Single by Charlie Rich

from the album Behind Closed Doors
- B-side: "A Sunday Kind of Woman"
- Released: 17 January 1973
- Recorded: 1972
- Studio: Columbia (Nashville, Tennessee)
- Genre: Country pop; soft rock;
- Length: 2:56
- Label: Epic
- Songwriter: Kenny O'Dell
- Producer: Billy Sherrill

Charlie Rich singles chronology
| "I Take It on Home" (1972) | "Behind Closed Doors" (1973) | "The Most Beautiful Girl" (1973) |

Official audio
- "Behind Closed Doors" on YouTube

= Behind Closed Doors (Charlie Rich song) =

"Behind Closed Doors" is a country song written by Kenny O'Dell. It was first recorded by Charlie Rich for his 1973 album Behind Closed Doors. The single was Rich's first No.1 hit on the country charts, spent 20 weeks on this chart, and was also a crossover hit on the pop charts. It was certified Platinum by the RIAA for U.S. sales in excess of two million copies. Background vocals were provided by The Nashville Edition.

Rich's producer, Billy Sherrill, encouraged O'Dell to write music for the singer. O'Dell recalled the creation of "Behind Closed Doors" to Tom Roland in The Billboard Book of Number One Country Hits. "It was just a title I had written down, and I had a little guitar riff that I'd carried with me for a couple of years. The chorus was pretty much a little deviation on that." Sherrill later changed some lines at the end of the second verse, but some radio stations banned the record initially as being racy.
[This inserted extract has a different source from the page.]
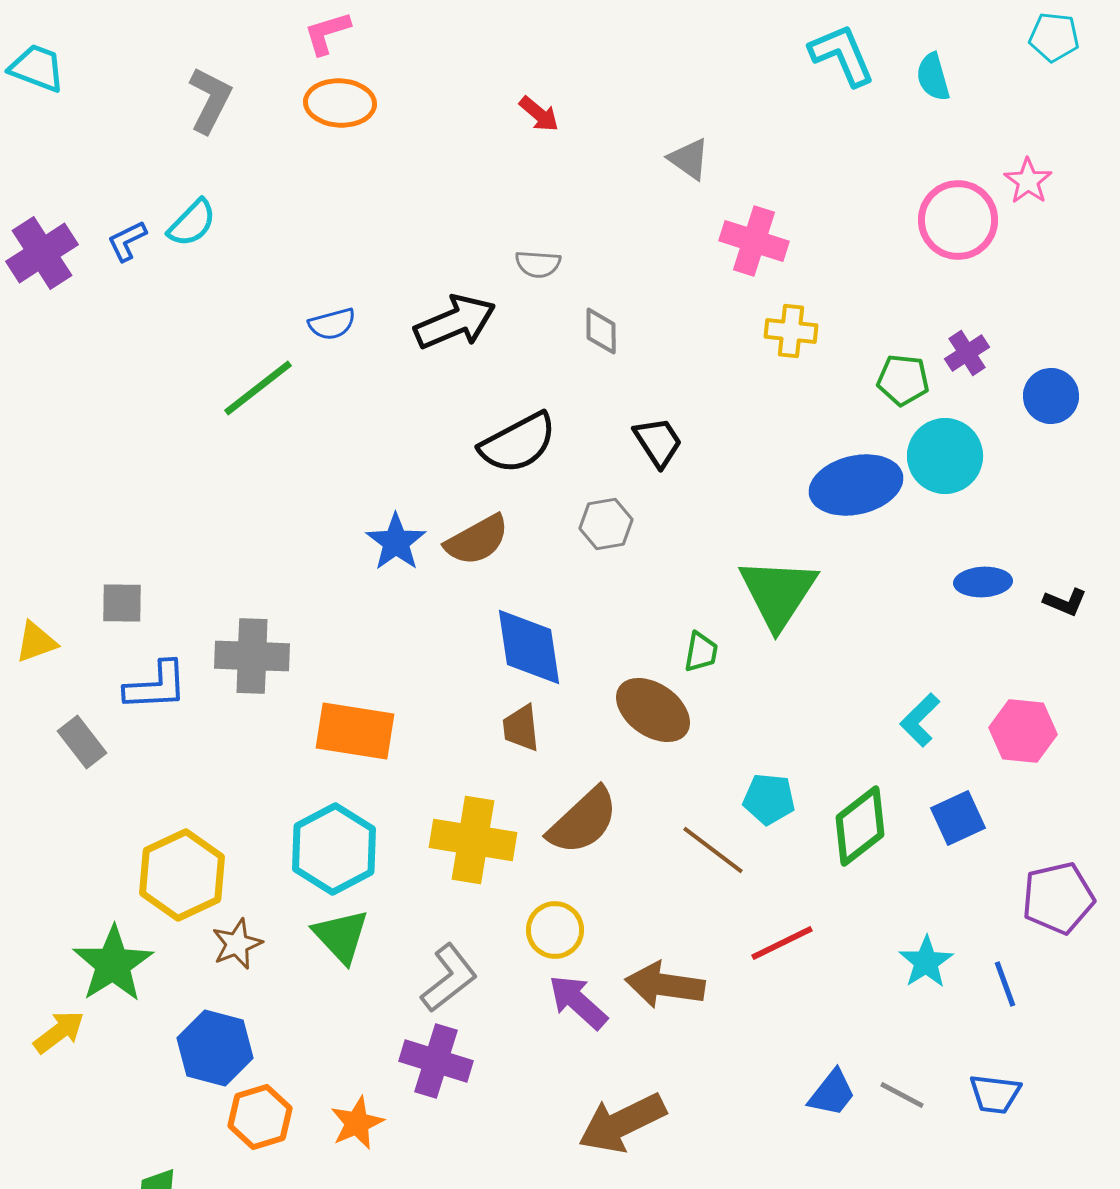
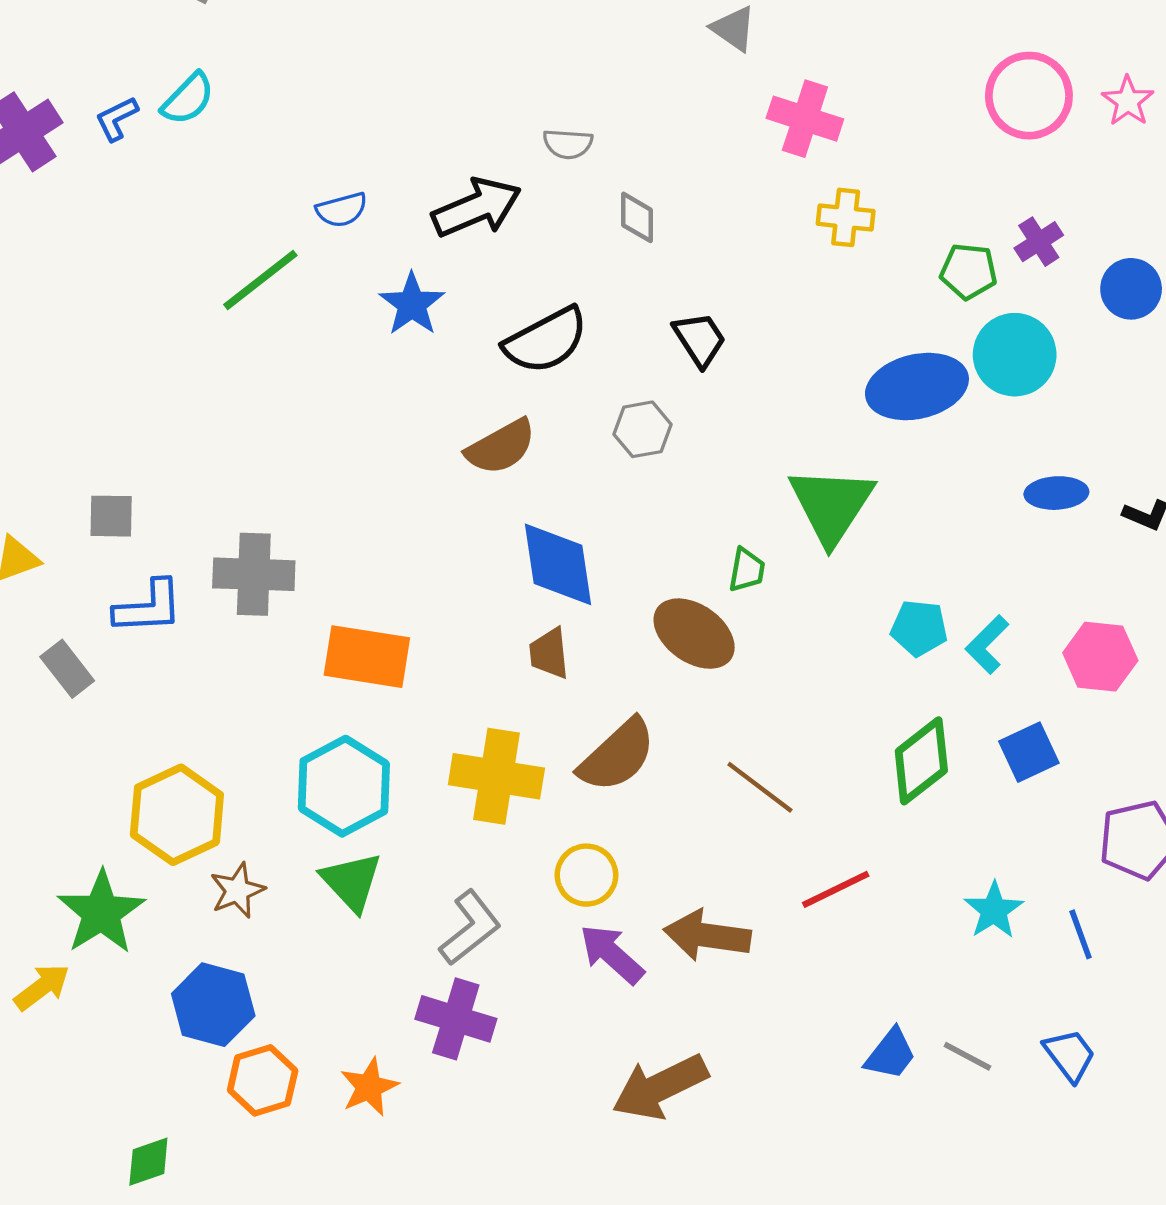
pink star: (1028, 181) -> (1128, 101), moved
blue star: (396, 542) -> (412, 304), moved
cyan pentagon: (769, 799) -> (919, 628), moved
blue trapezoid: (995, 1094) -> (1070, 1055), turned -134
"Behind Closed Doors" earned awards for Song of the Year for O'Dell and Single of the Year for Rich from both the Country Music Association and the Academy of Country Music. Both O'Dell and Rich also received a Grammy Awards for "Behind Closed Doors: Best Country Song for O'Dell and Best Country Vocal Performance, Male for Rich. In 2003, it ranked No.9 in CMT's 100 Greatest Songs in Country Music.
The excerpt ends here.